The majority of numerical works described in the literature employed simplified approaches to model the intricate geometry of AVMs, such as the exclusive use of electric networks to reproduce the vasculature,9,10,11,12,13 or their combination with a porous medium to represent the nidus.13 A similar approach was employed by Orlowski et al., in which the haemodynamics of cerebral AVMs were studied by means of patient-derived computational fluid dynamics (CFD). Due to difficulties in extracting the internal geometry of the nidus from the clinical images, the latter was modelled as a porous medium with parameters (i.e. permeability, porosity) calibrated based on the patient’s CT scans.14

Experimental works aiming at reproducing in vitro AVM geometries have made use of similar, simplified porous media approaches to mimic the nidus, such as meshes,15 small beads in a syringe,16 or open-pore cellulose sponges.17 Only recently, Kaneko et al. manufactured a phantom of a brain AVM for interventional simulations by 3D printing, and were able to reproduce the vessels of the nidus up to the limit of spatial resolution of the 3D angiograms (< 150 μm).18

Published computational and experimental works have successfully reproduced the patient-specific haemodynamics of AVMs, and simulated the embolisation procedure for treatment planning. However, a framework that can be generalised and implemented in near real-time to support AVM treatment planning has yet to be developed.

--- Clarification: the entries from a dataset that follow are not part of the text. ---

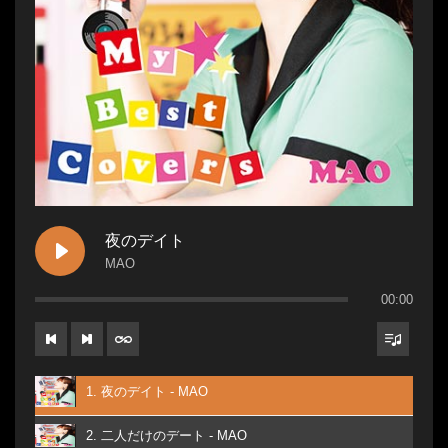
夜のデイト
MAO
00:00
1. 夜のデイト - MAO
2. 二人だけのデート - MAO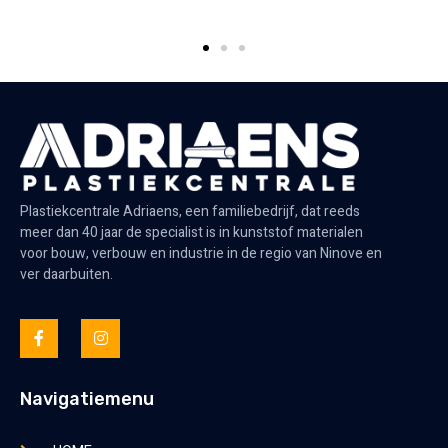
Plastiekcentrale Adriaens, een familiebedrijf, dat reeds
meer dan 40 jaar de specialist is in kunststof materialen
voor bouw, verbouw en industrie in de regio van Ninove en
ver daarbuiten.
Navigatiemenu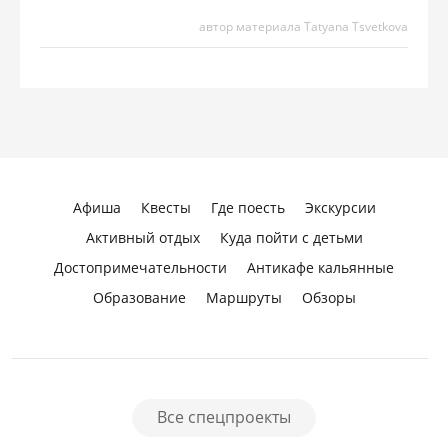
автор материала Tatyana Tsvetkova
Афиша
Квесты
Где поесть
Экскурсии
Активный отдых
Куда пойти с детьми
Достопримечательности
Антикафе кальянные
Образование
Маршруты
Обзоры
Все спецпроекты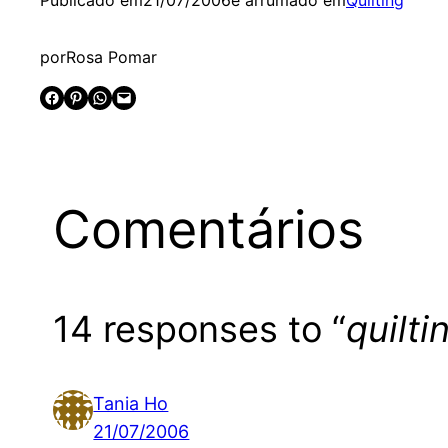
Publicado em
21/07/2006
e arrumado em
Quilting
por
Rosa Pomar
Share on Facebook
Share on Pinterest
Share on WhatsApp
Email this Page
Comentários
14 responses to “
quilti
Tania Ho
21/07/2006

This study aims at developing a simple, yet effective computational framework to aid the clinical decision making around the treatment of pAVM. The framework is based on two hypotheses: (i) the action of the sclerosant on the nidus’ resistance to the blood flow can be modelled via a change of permeability of a porous medium used to simulate the nidus, and (ii) an empirical relationship can be established between the sclerosant dosage and the consequent nidus’ permeability change. Such computational framework can be used to predict, on a patient-specific basis, the embolic agent dosage necessary to achieve a successful embolisation, and in turn to inform and optimise the embolisation intervention.

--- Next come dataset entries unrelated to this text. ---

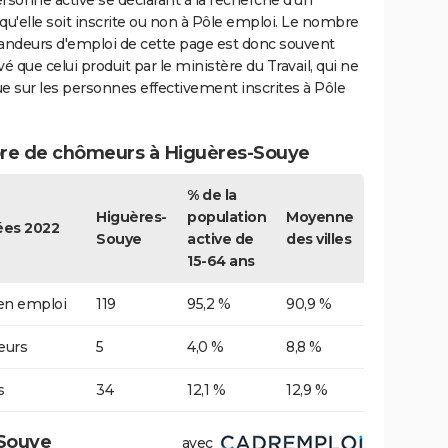
rsonne active se déclarant à la recherche d'un
qu'elle soit inscrite ou non à Pôle emploi. Le nombre
ndeurs d'emploi de cette page est donc souvent
vé que celui produit par le ministère du Travail, qui ne
e sur les personnes effectivement inscrites à Pôle
e de chômeurs à Higuères-Souye
% de la
Higuères-
population
Moyenne
es 2022
Souye
active de
des villes
15-64 ans
 en emploi
119
95,2 %
90,9 %
urs
5
4,0 %
8,8 %
s
34
12,1 %
12,9 %
-Souye
avec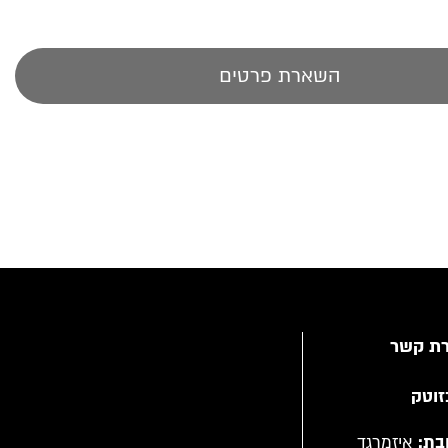
השארת פרטים
רת קשר
זוטק
בת:
איזמרגד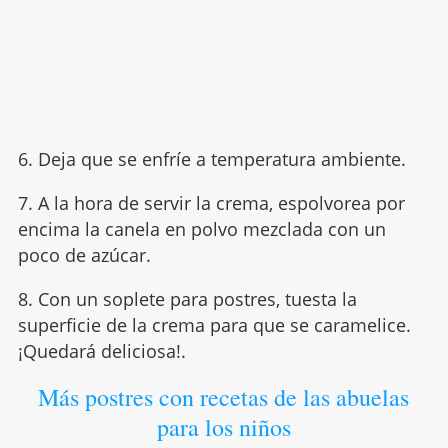
6. Deja que se enfríe a temperatura ambiente.
7. A la hora de servir la crema, espolvorea por
encima la canela en polvo mezclada con un
poco de azúcar.
8. Con un soplete para postres, tuesta la
superficie de la crema para que se caramelice.
¡Quedará deliciosa!.
Más postres con recetas de las abuelas
para los niños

In this work, a successful embolisation on an AVM case was considered to investigate the first of the two aforementioned hypotheses, demonstrating the feasibility of a simple haemodynamic model informed by clinical data to simulate the intervention. The model results were compared to in vivo DSA images and in vitro experimental results to demonstrate the validity of the simulation outcomes.

Materials and Methods

Patient Data and Intervention

Retrospective and anonymised data of a 47-year old male patient was obtained from the Royal Free Hospital (London, UK) as part of an ethically approved protocol (NHS Health Research Authority, ref: 19/SC/0090). Anatomical data available from pre-operative CT angiography of the head and neck showed an extracranial Yakes Type III AVM fed by an arterial branch originating from the occipital artery (Fig. 1a and 1b).

The multi-disciplinary vascular anomalies team in our high patient volume centre confirmed no intracranial or central nervous system involvement in this case hence, the lesion was managed as pAVM. Since the patient presented with significant pain and discomfort swelling in the right side of the scalp, a decision to perform sclerotherapy of the pAVM was undertaken.

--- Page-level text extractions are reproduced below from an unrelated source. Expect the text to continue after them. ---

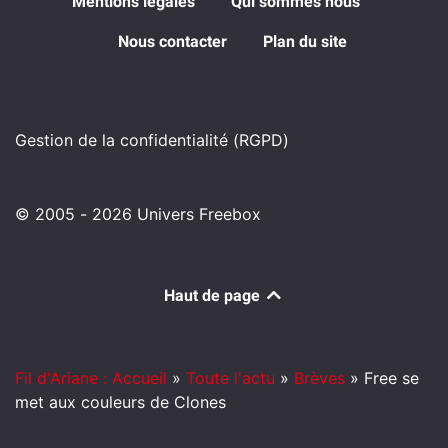
Mentions légales
Qui sommes nous
Nous contacter
Plan du site
Gestion de la confidentialité (RGPD)
© 2005 - 2026 Univers Freebox
Haut de page
Fil d'Ariane : Accueil
»
Toute l'actu
»
Brèves
»
Free se
met aux couleurs de Clones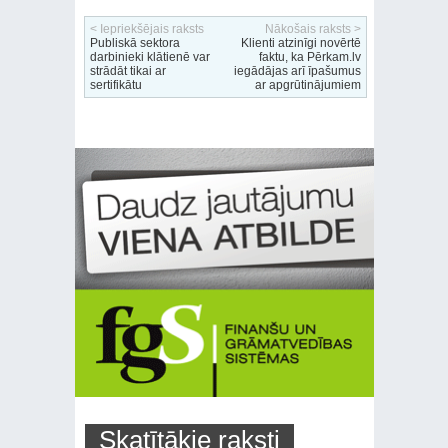
< Iepriekšējais raksts
Nākošais raksts >
Publiskā sektora
Klienti atzinīgi novērtē
darbinieki klātienē var
faktu, ka Pērkam.lv
strādāt tikai ar
iegādājas arī īpašumus
sertifikātu
ar apgrūtinājumiem
Skatītākie raksti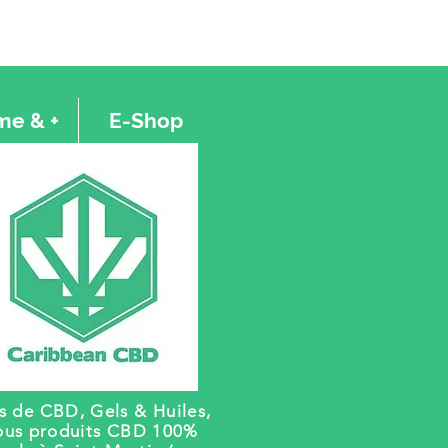
e & +
E-Shop
rs de CBD, Gels
& Huiles,
ous produits CBD 100%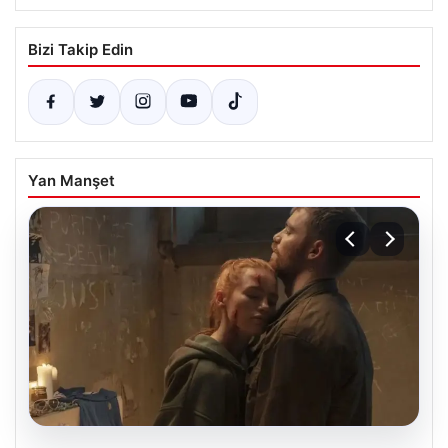
Bizi Takip Edin
Yan Manşet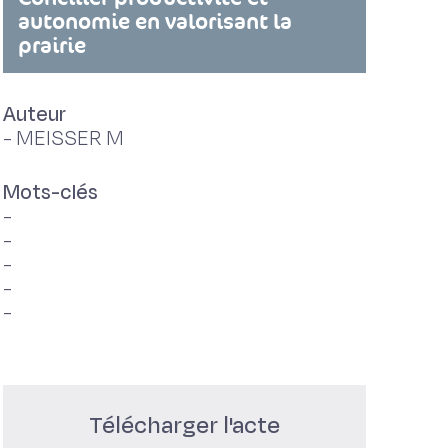
autonomie en valorisant la
prairie
Auteur
-
MEISSER M
Mots-clés
-
-
-
-
-
Télécharger l'acte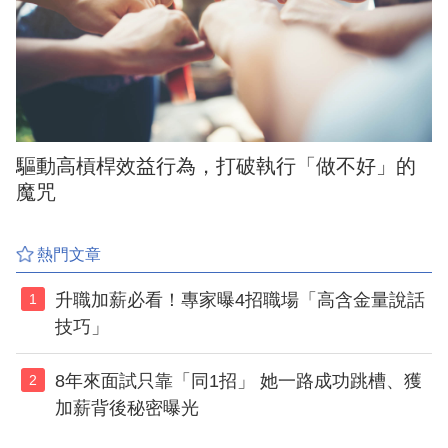
驅動高槓桿效益行為，打破執行「做不好」的
魔咒
熱門文章
升職加薪必看！專家曝4招職場「高含金量說話
1
技巧」
8年來面試只靠「同1招」 她一路成功跳槽、獲
2
加薪背後秘密曝光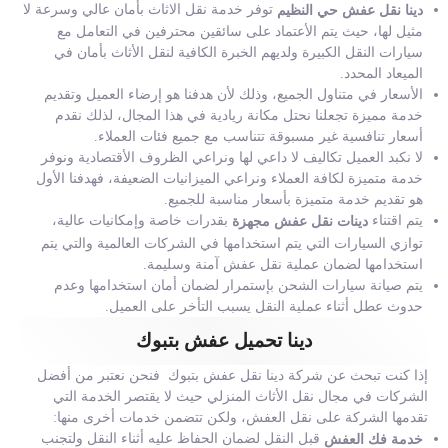
توفر خدمة نقل الاثاث بأمان عالي وسرعة لا
دينا نقل عفش حي النظيم
مثيل لها، حيث يتم الأعتماد على سائقين محترفين في التعامل مع
سيارات النقل الكبيرة ولديهم الخبرة الكافية لنقل الأثاث بأمان في
الميعاد المحدد.
الأسعار في متناول الجميع، وذلك لأن هدفنا هو إرضاء العميل وتقديم
خدمة مميزة تجعلنا نحتل مكانة ريادية في هذا المجال، لذلك نقدم
أسعار تنافسية غير مسبوقة تتناسب مع جميع فئات العملاء.
لا نكبد العميل تكاليف لا داعي لها ونراعي الظروف الأقتصادية ونوفر
خدمة متميزة لكافة العملاء ونراعي الميزانيات الضعيفة، فهدفنا الأول
هو تقديم خدمة متميزة بأسعار مناسبة للجميع.
يتم اقتناء
بقدرات خاصة وإمكانيات عالية،
دينات نقل عفش مجهزة
توازي السيارات التي يتم استخدامها في الشركات العالمية والتي يتم
استخدامها لضمان عملية نقل عفش آمنة وسليمة.
يتم صيانة سيارات الشحن بإستمرار لضمان أمان استخدامها وعدم
حدوث عطل أثناء عملية النقل يسبب التأخر على العميل.
دينا تحميل عفش بتبوك
إذا كنت تبحث عن شركة دينا نقل عفش بتبوك فنحن نعتبر من أفضل
الشركات في مجال نقل الأثاث المنزلي حيث لا يقتصر الخدمة التي
تقدمها الشركة على نقل العفش، ولكن تتضمن خدمات أخرى منها:
قبل النقل لضمان الحفاظ عليه أثناء النقل ولتجنب
خدمة فك العفش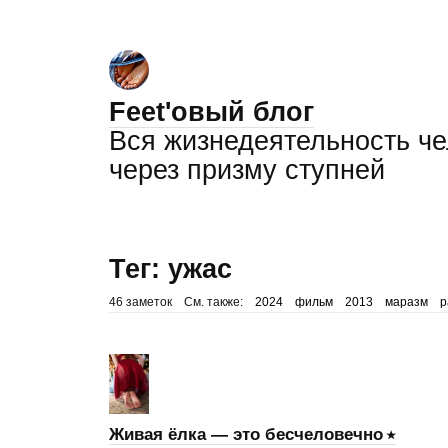
Feet'овый блог
Вся жизнедеятельность ч
через призму ступней
Тег: ужас
46 заметок
См. также:
2024
фильм
2013
маразм
р
Живая ёлка — это бесчеловечно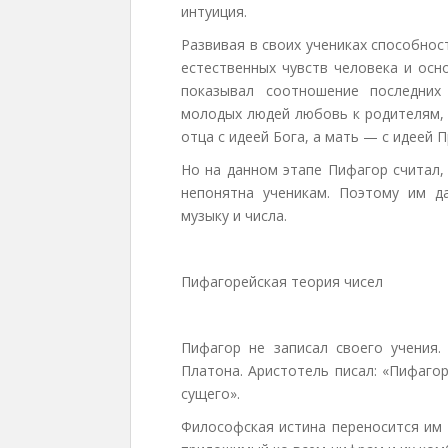
интуиция.
Развивая в своих учениках способнос
естественных чувств человека и осн
показывал соотношение последних
молодых людей любовь к родителям,
отца с идеей Бога, а мать — с идеей 
Но на данном этапе Пифагор считал,
непонятна ученикам. Поэтому им д
музыку и числа.
Пифагорейская теория чисел
Пифагор не записал своего учения.
Платона. Аристотель писал: «Пифаго
сущего».
Философская истина переносится им 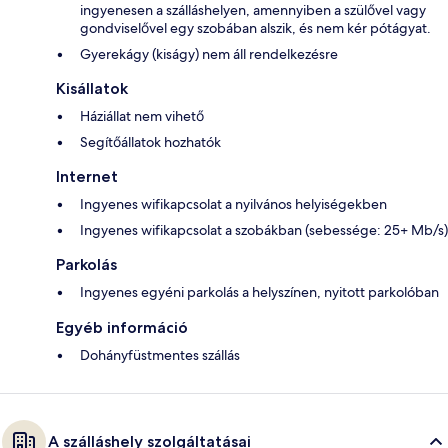
ingyenesen a szálláshelyen, amennyiben a szülővel vagy
gondviselővel egy szobában alszik, és nem kér pótágyat.
Gyerekágy (kiságy) nem áll rendelkezésre
Kisállatok
Háziállat nem vihető
Segítőállatok hozhatók
Internet
Ingyenes wifikapcsolat a nyilvános helyiségekben
Ingyenes wifikapcsolat a szobákban (sebessége: 25+ Mb/s)
Parkolás
Ingyenes egyéni parkolás a helyszínen, nyitott parkolóban
Egyéb információ
Dohányfüstmentes szállás
A szálláshely szolgáltatásai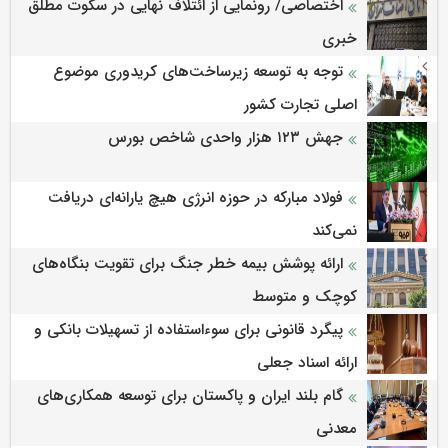
اختصاصی/ رونمایی از ائتلاف‌ نهایی در سکوت مطلق
خبری
توجه به توسعه زیرساخت‌های کریدوری موضوع
اصلی تجارت کشور
جهش ۱۲۳ هزار واحدی شاخص بورس
فولاد مبارکه در حوزه انرژی هیچ یارانه‌ای دریافت
نمی‌کند
ارائه پوشش بیمه خطر جنگ برای تقویت بنگاه‌های
کوچک و متوسط
پیگرد قانونی برای سوءاستفاده از تسهیلات بانکی و
ارائه اسناد جعلی
گام بلند ایران و پاکستان برای توسعه همکاری‌های
معدنی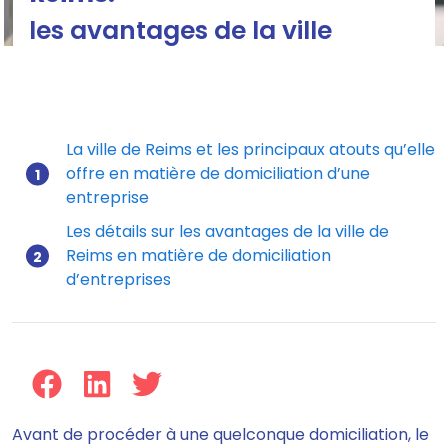
les avantages de la ville
Domiciliation d’entreprises à Reims : tout savoir
La ville de Reims et les principaux atouts qu’elle
offre en matière de domiciliation d’une
Mis à jour le 15/07/2026
entreprise
Les détails sur les avantages de la ville de
Reims en matière de domiciliation
d’entreprises
Avant de procéder à une quelconque domiciliation, le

The procedure involved selective angiography of the AVM through percutaneous right common femoral artery (CFA) access, and “direct puncture” of the lesion to introduce sclerosants once the position of needle was confirmed on DSA (Fig. 2). Several DSAs were performed to guide the intervention by injecting approximately 5–10 ml of a half-strength contrast agent (CA) (50% of Omnipaque 240 (GE Healthcare, USA) and 50% of a saline solution) in about 1–2 s via a catheter positioned in the common carotid artery (CCA) and external carotid artery (ECA) via the right CFA access, and via a percutaneous needle directly in the nidus, or “direct puncture” technique (Fig. 1c). DSA images were acquired with a rate of 2 frames per second.

Figure 1
figure 1

(a) 3D rendering obtained from patient’s CT scan; (b) geometry of the AVM as obtained from the segmentation procedure; (c) flowchart indicating the intervention stages and DSA images available. STS, sodium tetradecyl sulfate foam; AE, absolute ethanol; CCA, common carotid artery; ECA, external carotid artery.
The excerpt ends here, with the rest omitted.